Suplier Pemantik Unik & Keren Nagekeo 085648741988
Pernahkah anda membayangkan menyalakan api tak menggunakan korek? Lalu apa yang anda pakai untuk mewujudkan api? Mungkin anda dapat menggesekkan dua batu secara beriringan untuk menghasilkan api, atau mungkin bisa juga dengan menggosokkan kayu. Namun, metode-sistem tersebut cukup susah dilaksanakan. Oleh karena itu, munculnya korek api adalah salah satu penemuan yang sungguh-sungguh berharga. Tetapi, korek api yang kita gunakan hingga dikala ini sudah mengalami sejarah yang amat panjang.
Lebih dari 500 ribu tahun yang lalu, manusia diyakini telah mengenal cara pembuatan api secara alami. Manusia pada zaman itu berhasil memanfaatkan benda-benda di sekitar mereka untuk mewujudkan sebuah api dengan sistem menggesekkan atau memutar dua benda sehingga menciptakan percikan api. Manusia yang hidup terpencar di semua belahan dunia mempelajari satu cara yang sama untuk membikin api. Tak dapat dipastikan dengan terang bagaimana cara tersebut dapat tersebar di semua belahan dunia. Tetapi para pakar percaya bahwa setiap klasifikasi manusia ketika itu menemukan metode pembuatan api dengan caranya masing-masing.
Untuk waktu yang sangat lama, pembuatan api dijalankan dengan cara menggesekkan dua buah batang kayu secara terus-menerus hingga menjadikan bara api. Kemudian metodenya berkembang dengan menggunakan sistem yang sama, melainkan benda yang diterapkan berbeda-beda, seperti batu api dan baja. Sistem dengan benda-benda alam tersebut berlangsung sampai ribuan tahun, hingga alhasil pada tahun 1680 seorang ilmuwan berkebangsaan Inggris, Robert Boyle, melaksanakan percobaan dan menemukan fakta bahwa fosfor dan sulfur akan lantas menyala bila keduanya saling bergesekan.

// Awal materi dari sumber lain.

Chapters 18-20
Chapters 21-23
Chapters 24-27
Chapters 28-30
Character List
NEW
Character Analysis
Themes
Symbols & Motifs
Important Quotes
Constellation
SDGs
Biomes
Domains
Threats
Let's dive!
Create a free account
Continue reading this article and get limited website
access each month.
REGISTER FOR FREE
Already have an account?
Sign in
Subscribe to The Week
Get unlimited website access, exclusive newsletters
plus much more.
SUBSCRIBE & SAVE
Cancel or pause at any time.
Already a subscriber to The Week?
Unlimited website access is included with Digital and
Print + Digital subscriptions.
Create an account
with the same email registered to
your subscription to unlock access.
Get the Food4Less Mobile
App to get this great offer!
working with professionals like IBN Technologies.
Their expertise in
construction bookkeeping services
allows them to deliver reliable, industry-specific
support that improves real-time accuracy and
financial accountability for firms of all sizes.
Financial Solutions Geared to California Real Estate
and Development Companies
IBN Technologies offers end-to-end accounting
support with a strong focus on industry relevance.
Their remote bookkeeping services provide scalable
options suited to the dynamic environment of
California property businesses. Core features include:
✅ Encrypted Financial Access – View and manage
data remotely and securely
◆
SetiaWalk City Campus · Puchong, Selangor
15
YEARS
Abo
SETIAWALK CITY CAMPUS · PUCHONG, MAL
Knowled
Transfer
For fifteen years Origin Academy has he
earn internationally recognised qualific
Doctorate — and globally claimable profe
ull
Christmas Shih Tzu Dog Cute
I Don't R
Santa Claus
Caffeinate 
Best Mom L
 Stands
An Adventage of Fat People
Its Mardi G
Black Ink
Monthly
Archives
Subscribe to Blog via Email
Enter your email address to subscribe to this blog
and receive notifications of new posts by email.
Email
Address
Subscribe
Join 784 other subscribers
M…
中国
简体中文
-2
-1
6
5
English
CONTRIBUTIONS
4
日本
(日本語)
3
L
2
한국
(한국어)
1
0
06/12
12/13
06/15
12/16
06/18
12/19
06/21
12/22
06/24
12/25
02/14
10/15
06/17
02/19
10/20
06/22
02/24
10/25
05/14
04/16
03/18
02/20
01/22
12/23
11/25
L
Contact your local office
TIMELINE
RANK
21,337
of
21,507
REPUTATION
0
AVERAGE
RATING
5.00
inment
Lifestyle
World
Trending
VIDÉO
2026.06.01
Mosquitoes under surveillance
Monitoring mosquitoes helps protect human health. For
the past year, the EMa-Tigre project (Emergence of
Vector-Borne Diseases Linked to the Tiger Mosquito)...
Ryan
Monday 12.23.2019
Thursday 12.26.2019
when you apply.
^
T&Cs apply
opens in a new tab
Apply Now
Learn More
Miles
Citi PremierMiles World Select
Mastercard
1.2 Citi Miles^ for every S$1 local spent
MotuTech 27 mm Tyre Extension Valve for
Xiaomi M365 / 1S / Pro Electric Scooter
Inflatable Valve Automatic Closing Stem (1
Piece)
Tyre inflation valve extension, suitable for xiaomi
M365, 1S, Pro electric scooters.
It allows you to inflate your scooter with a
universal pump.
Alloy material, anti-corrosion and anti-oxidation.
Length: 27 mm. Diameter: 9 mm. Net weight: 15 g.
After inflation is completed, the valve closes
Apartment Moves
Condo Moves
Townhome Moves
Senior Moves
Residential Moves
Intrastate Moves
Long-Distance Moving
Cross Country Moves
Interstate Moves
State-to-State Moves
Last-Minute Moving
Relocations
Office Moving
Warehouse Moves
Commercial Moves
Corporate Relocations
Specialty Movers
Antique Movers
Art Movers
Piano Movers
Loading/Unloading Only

Suplier Pemantik Unik & Keren Nagekeo 085648741988
Robert Boyle meyakini bahwa nyala api diakibatkan bukan sebab pergesekan, tapi oleh sifat natural dari fosfor dan belerang itu sendiri. Ikhtisar Boyle itu dipercaya kebenarannya oleh para ilmuwan, sehingga dia disebut sebagai orang pertama yang menemukan prinsip untuk menciptakan api secara kimiawi, yang hasilnya membawa pada penciptaan korek api modern.
Pada permulaan abad ke-19, alat pemantik api yang dikembangkandi Eropa mengaplikasikan banyak senyawa kimia berbeda. Beberapa menerapkan kombinasi senyawa yang ditemukan Boyle, sementara yang lainnya mengaplikasikan gas hydrogen. Tapi bagus penemuan Boyle atau gas hydrogen memiliki tingkat bahaya yang cukup tinggi, sehingga pemanfaatannya belum bisa dikatakan berhasil. Pada tahun 1827, seorang ahli farmasi berkebangsaan Inggris, John Walker, memproduksi sebuah tongkat sepanjang 0,9 meter yang mengandung belerang peroksida dan dapat digesekkan. Penemuanya itu dianggap sebagai penemuan pertama hakekatnya dari korek api yang kita kenal kini ini.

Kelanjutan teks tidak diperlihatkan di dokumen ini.